Aragon Market Pairs in CoinMarketCap. Image via CMC
It is also important to highlight ANT’s 24-hour volume and its total supply. ANT’s 24-hour volume is incredibly low given its market cap, and it appears that some of that volume may be fake as well.
A history of the supply of Aragon’s ANT token. Image via Aragon Blog
Regarding its total supply, when the Aragon network gets handed over to ANT token holders, they will have the power to change the supply cap of the token as well as its inflation as they see fit. This could throw a wrench in your desire to invest if you are not a fan of inflationary currencies.
ANT cryptocurrency wallets
Since Aragon’s ANT token is built on the Ethereum network as an ERC-20 token, you will be able to store it just about anywhere that you can throw down your ETH. Some good software wallets include MyEtherWallet (web), Exodus wallet (desktop/mobile), Atomic Wallet (desktop/mobile), and Trust Wallet (mobile). Hardware wallets include Ledger, Trezor, and Keepkey devices.
Our Opinion of Aragon
When it comes to how we feel about Aragon, we are in the same boat as its founder and lead developer, Luis Cuende. While Aragon aims to do something incredible and is making serious progress, the question remains: will anyone actually use it?
Although over 1400 DAOs have been created using Aragon’s ingenious “governance Lego blocks”, achieving any sort of meaningful adoption of their technologies is proving to be incredibly difficult.
A breakdown of engagement with the Aragon network during its first year of operation. Image via Aragon Blog
In a recent interview, Cuende was asked about the shockingly low Aragon network participation rate of 7% among ANT token holders. Although he is not happy about that number either, he said that it is not the number of participants but the quality of the outcomes that counts. He also accurately points out that this low participation rate is endemic in decentralized applications (especially those unrelated to DeFi).

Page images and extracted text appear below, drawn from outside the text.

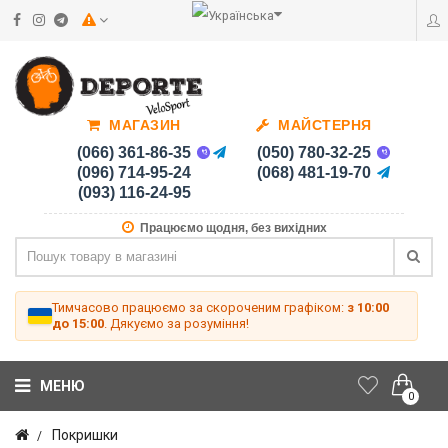
МАГАЗИН
МАЙСТЕРНЯ
(066) 361-86-35
(050) 780-32-25
(096) 714-95-24
(068) 481-19-70
(093) 116-24-95
Працюємо щодня, без вихідних
Тимчасово працюємо за скороченим графіком:
з 10:00
до 15:00
. Дякуємо за розуміння!
МЕНЮ
0
Покришки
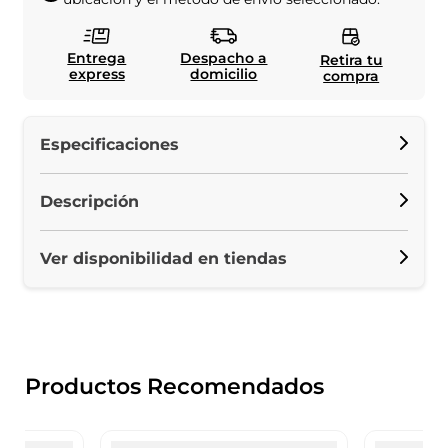
Entrega
Despacho a
Retira tu
express
domicilio
compra
Especificaciones
Descripción
Ver disponibilidad en tiendas
Productos Recomendados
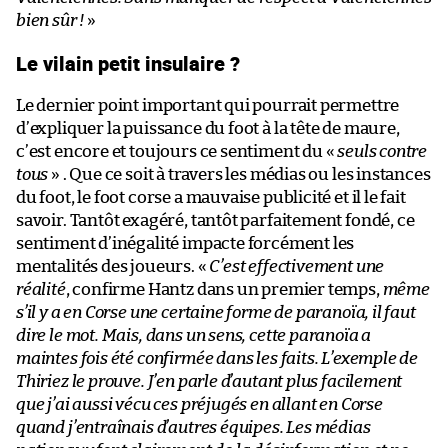
bien sûr !
»
Le vilain petit insulaire ?
Le dernier point important qui pourrait permettre
d’expliquer la puissance du foot à la tête de maure,
c’est encore et toujours ce sentiment du «
seuls contre
tous
» . Que ce soit à travers les médias ou les instances
du foot, le foot corse a mauvaise publicité et il le fait
savoir. Tantôt exagéré, tantôt parfaitement fondé, ce
sentiment d’inégalité impacte forcément les
mentalités des joueurs. «
C’est effectivement une
réalité
, confirme Hantz dans un premier temps,
même
s’il y a en Corse une certaine forme de paranoïa, il faut
dire le mot. Mais, dans un sens, cette paranoïa a
maintes fois été confirmée dans les faits. L’exemple de
Thiriez le prouve. J’en parle d’autant plus facilement
que j’ai aussi vécu ces préjugés en allant en Corse
quand j’entraînais d’autres équipes. Les médias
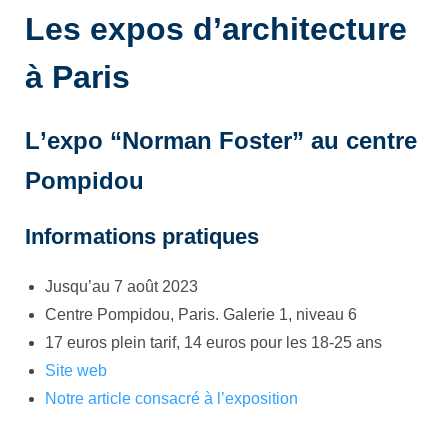
L
es expos d’architecture
à Paris
L
’expo “Norman Foster” au centre
Pompidou
Informations pratiques
Jusqu’au 7 août 2023
Centre Pompidou, Paris. Galerie 1, niveau 6
17 euros plein tarif, 14 euros pour les 18-25 ans
Site web
Notre article consacré à l’exposition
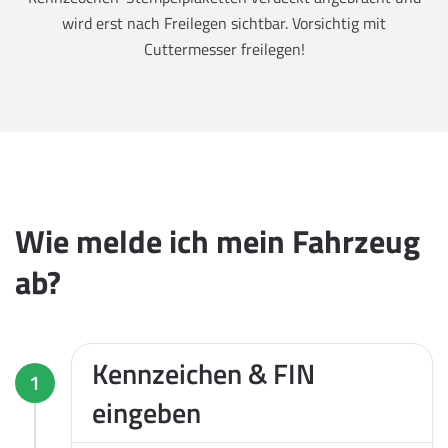
wird erst nach Freilegen sichtbar. Vorsichtig mit
Cuttermesser freilegen!
Wie melde ich mein Fahrzeug
ab?
Kennzeichen & FIN
1
eingeben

The Crypto J-Curve showing the potential progress of cryptocurrency adoption. Image via Medium
Most importantly, Cuende is very aware of the fact that there is a huge knowledge and experience gap between the average person and seasoned cryptocurrency geeks. Not only that, but many protocols and applications within the crypto space are legitimately unappealing to the user.
This is part of why one of the “commandments” of the Aragon Manifesto is inclusion – an intuitive user experience that makes it easy for the average person to operate and contribute to the network. In Cuende’s eyes, Aragon still has a long way to go in this respect.
A screenshot from Aragon’s promotional video
All in all, it is a shame that Aragon has not gotten the attention it really deserves. It is one of the few projects where the community is actually in the driver’s seat. It has had the final say on how the Aragon Foundation’s treasury funds are allocated since the Aragon network was launched.
The ICO was equitable and the project never had any powerful venture capital firm pushing the Aragon Foundation to engage in the same sort of shady practices you see behind the scenes with many similar projects.
Izquierdo said last year that Aragon has enough funds to continue development for at least another decade. This means that the Aragon network is here to stay at least until then and may just make the progress necessary to cement themselves as one of the leading projects in cryptocurrency. This seems more likely than not given that their lead developers are some of the best on the planet.